Exercise:
Exactly the lines from the one containing "等）、養生保健、營養攝取、體重管理、減肥美容等，邀訪" through the end of the entries, both ends included, are to be output.

* * * * * * * * *

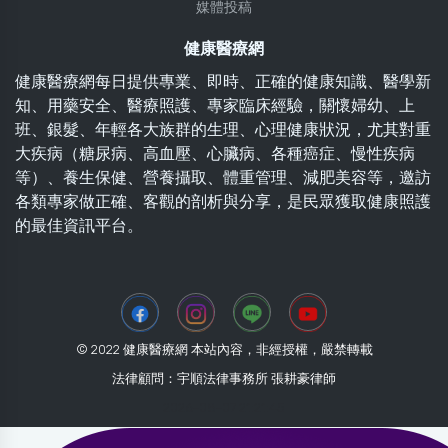
媒體投稿
健康醫療網
健康醫療網每日提供專業、即時、正確的健康知識、醫學新
知、用藥安全、醫療照護、專家臨床經驗，關懷婦幼、上
班、銀髮、年輕各大族群的生理、心理健康狀況，尤其對重
大疾病（糖尿病、高血壓、心臟病、各種癌症、慢性疾病
等）、養生保健、營養攝取、體重管理、減肥美容等，邀訪
各類專家做正確、客觀的剖析與分享，是民眾獲取健康照護
的最佳資訊平台。
© 2022 健康醫療網 本站內容，非經授權，嚴禁轉載
法律顧問：宇順法律事務所 張耕豪律師
2026-08-07 21:21:45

* * * * * * * * *

Exercise result:
等）、養生保健、營養攝取、體重管理、減肥美容等，邀訪
各類專家做正確、客觀的剖析與分享，是民眾獲取健康照護
的最佳資訊平台。
© 2022 健康醫療網 本站內容，非經授權，嚴禁轉載
法律顧問：宇順法律事務所 張耕豪律師
2026-08-07 21:21:45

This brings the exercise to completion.